Bafodé Dansoko

Personal information
- Date of birth: 28 December 1995 (age 30)
- Place of birth: Saint-Étienne, France
- Height: 1.87 m (6 ft 2 in)
- Position: Forward

Team information
- Current team: Winterthur
- Number: 11

Youth career
- 2003–2008: Hommelet CS
- 2008–2013: Wasquehal

Senior career*
- Years: Team / Apps / (Gls)
- 2013–2014: Roubaix Futsal
- 2014–2016: Nantes II / 4 / (0)
- 2016–2018: Wasquehal / 26 / (1)
- 2018–2019: Vaulx-en-Velin / 12 / (5)
- 2019–2020: La Louvière Centre / 55 / (23)
- 2020–2023: Deinze / 68 / (16)
- 2023–2025: Patro Eisden / 55 / (10)
- 2025–: Winterthur / 21 / (1)

International career^{‡}
- 2013–2014: France futsal U21
- 2014–2015: France futsal
- 2022–: Guinea / 4 / (0)

= Bafodé Dansoko =

Guinean footballer (born 1995)

Bafodé Dansoko (born 29 December 1995) is a professional footballer who plays as a forward for Swiss Super League side FC Winterthur.
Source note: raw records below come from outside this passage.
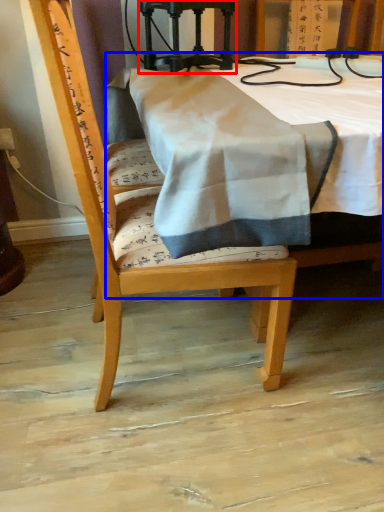 Question: Which point is closer to the camera, equipment (highlighted by a red box) or table (highlighted by a blue box)?

Choices:
 (A) equipment
 (B) table

Answer: (B) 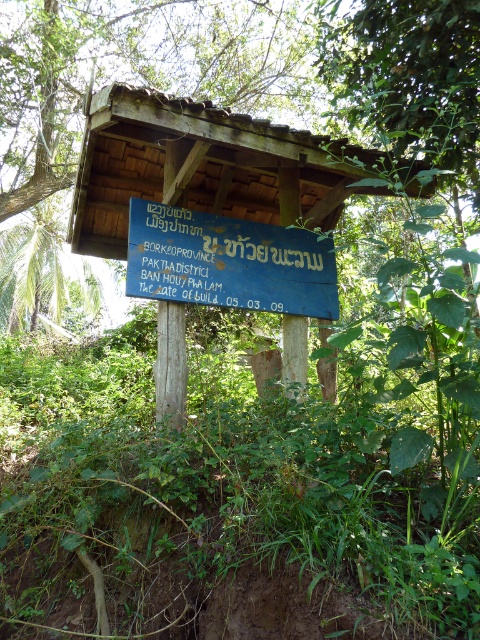 Question: Which point is closer to the camera?

Choices:
 (A) wooden signboard at center
 (B) blue painted wood sign at center

Answer: (A)

Question: Among these points, which one is farthest from the camera?

Choices:
 (A) (222, 291)
 (B) (323, 156)

Answer: (A)

Question: Which point is closer to the camera taking this photo?

Choices:
 (A) coord(176,291)
 (B) coord(333,195)

Answer: (A)

Question: Does wooden signboard at center have a larger size compared to blue painted wood sign at center?

Choices:
 (A) yes
 (B) no

Answer: (A)

Question: Can you confirm if wooden signboard at center is positioned below blue painted wood sign at center?

Choices:
 (A) yes
 (B) no

Answer: (B)

Question: Is wooden signboard at center to the right of blue painted wood sign at center from the viewer's perspective?

Choices:
 (A) no
 (B) yes

Answer: (A) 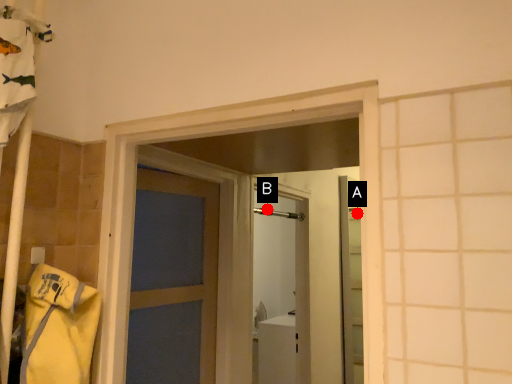 Question: Two points are circled on the image, labeled by A and B beside each circle. Which point is further to the camera?

Choices:
 (A) A is further
 (B) B is further

Answer: (A) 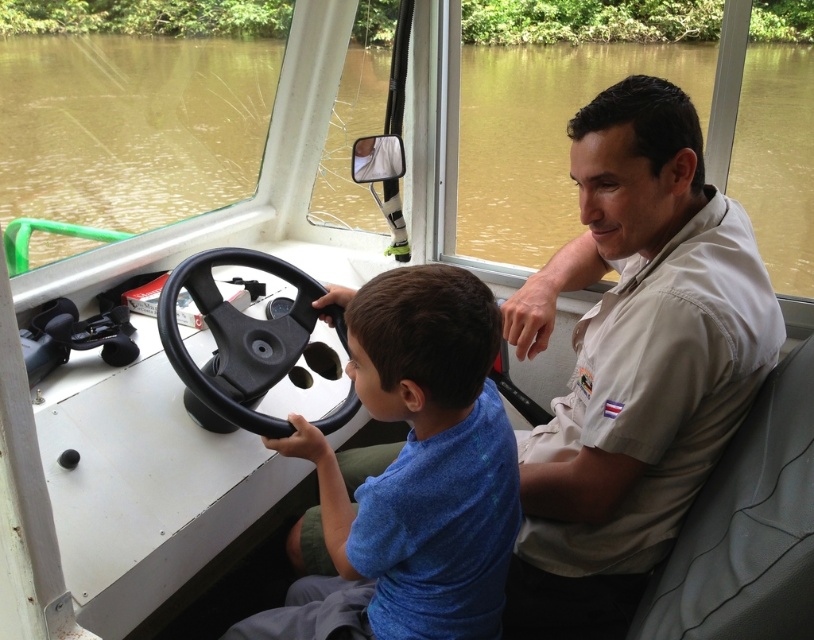 Question: Is white cotton shirt at right thinner than black rubber steering wheel at center?

Choices:
 (A) yes
 (B) no

Answer: (B)

Question: Which of the following is the farthest from the observer?

Choices:
 (A) (200, 144)
 (B) (615, 577)
 (C) (272, 348)

Answer: (A)

Question: Is white cotton shirt at right wider than black rubber steering wheel at center?

Choices:
 (A) no
 (B) yes

Answer: (B)

Question: Which point appears farthest from the camera in this image?

Choices:
 (A) (685, 352)
 (B) (466, 554)
 (C) (773, 93)

Answer: (C)

Question: Does white cotton shirt at right appear on the right side of blue matte shirt at center?

Choices:
 (A) yes
 (B) no

Answer: (A)

Question: Estimate the real-world distances between objects in this image. Which object is closer to the black rubber steering wheel at center?

Choices:
 (A) blue matte shirt at center
 (B) brown murky water at upper center

Answer: (A) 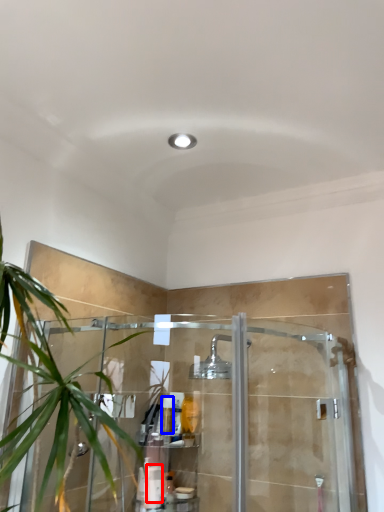 Question: Which object is closer to the camera taking this photo, toiletry (highlighted by a red box) or toiletry (highlighted by a blue box)?

Choices:
 (A) toiletry
 (B) toiletry

Answer: (A) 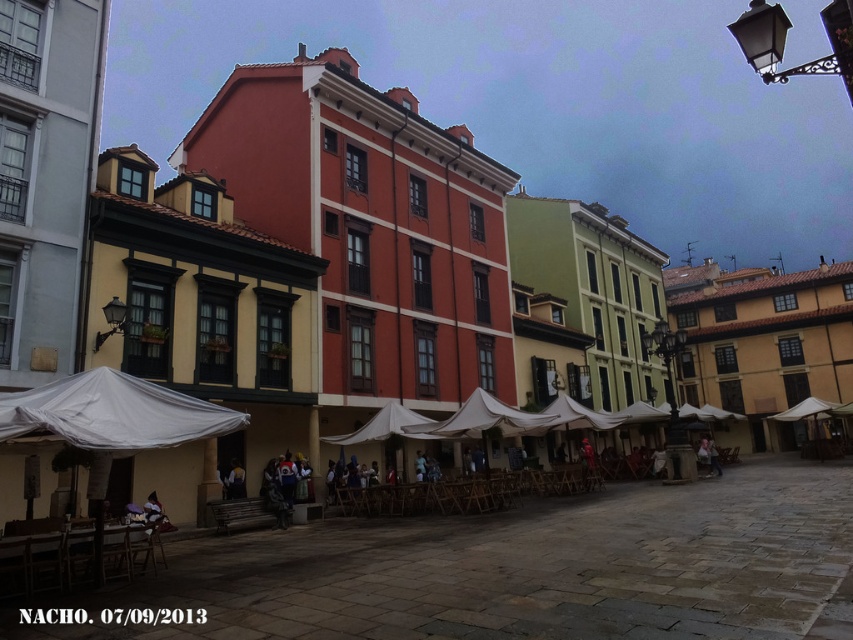 Question: Is white fabric canopy at center further to the viewer compared to leather jacket at center?

Choices:
 (A) yes
 (B) no

Answer: (B)

Question: Which point is closer to the camera?

Choices:
 (A) leather jacket at center
 (B) white fabric canopy at center
 (C) white fabric canopy at lower left

Answer: (C)

Question: Can you confirm if white fabric canopy at lower left is positioned to the right of leather jacket at center?

Choices:
 (A) no
 (B) yes

Answer: (A)

Question: Can you confirm if white fabric canopy at center is wider than leather jacket at center?

Choices:
 (A) yes
 (B) no

Answer: (B)

Question: Based on their relative distances, which object is farther from the leather jacket at center?

Choices:
 (A) white fabric canopy at lower left
 (B) white fabric canopy at center

Answer: (A)

Question: Estimate the real-world distances between objects in this image. Which object is closer to the leather jacket at center?

Choices:
 (A) white fabric canopy at lower left
 (B) white fabric canopy at center

Answer: (B) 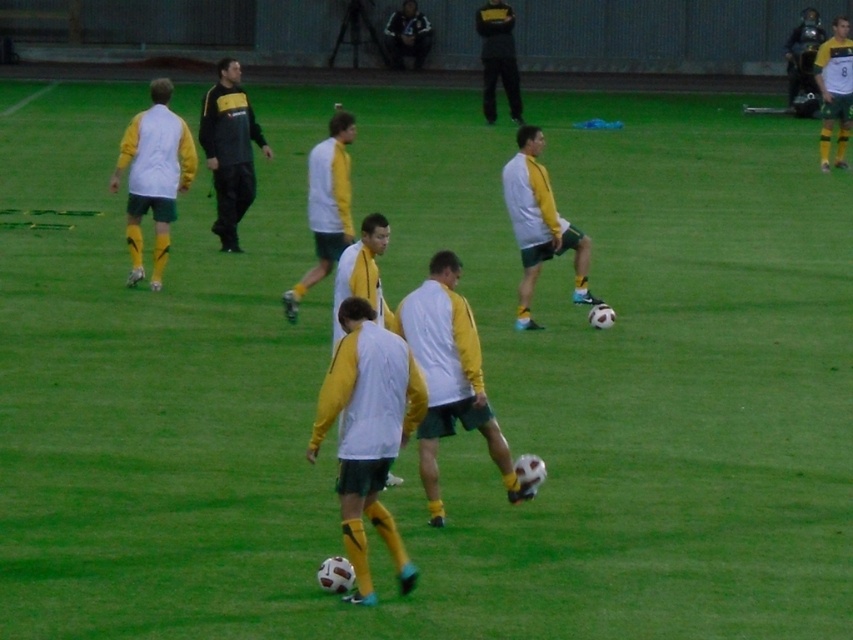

Born in France, he plays for the Guinea national team.

==Early life==
Dansoko was born in Saint-Etienne, France, to Guinean parents.

==Club career==
Dansoko was born in Saint-Étienne, France to a Guinean family as one of 6 children. He began playing football at the age of 8 with the youth academy of Hommelet CS, before moving to the youth side of Wasquehal 5 years later. He began playing futsal with Roubaix Futsal in 2013. He joined Nantes on trial in 2014 and signed a professional contract with the club starting in 2015.

Starting his footballing career with the reserves of Nantes, he shortly after moved to the semi-pro French clubs Wasquehal and Vaulx-en-Velin. He moved to Belgium with La Louvière Centre on 30 June 2018. On 9 June 2020, he signed a professional contract with Deinze. He made his professional debut with Deinze in a 2–0 Belgian First Division B loss to Union SG on 21 August 2020.

On 13 July 2023, Dansoko signed with Patro Eisden.

On 8 September 2025, he joined FC Winterthur in the Swiss Super League on a one-year deal with an option to extend.

==International career==
Dansoko was born in France to a Guinean family. He was called up to represent the France futsal U21 team in 2013. Due to his strong performances with Roubaix Futsal, he was called up to the France national futsal team on 2014.

He debuted with the Guinea national team in a friendly 0–0 tie with South Africa on 25 March 2022.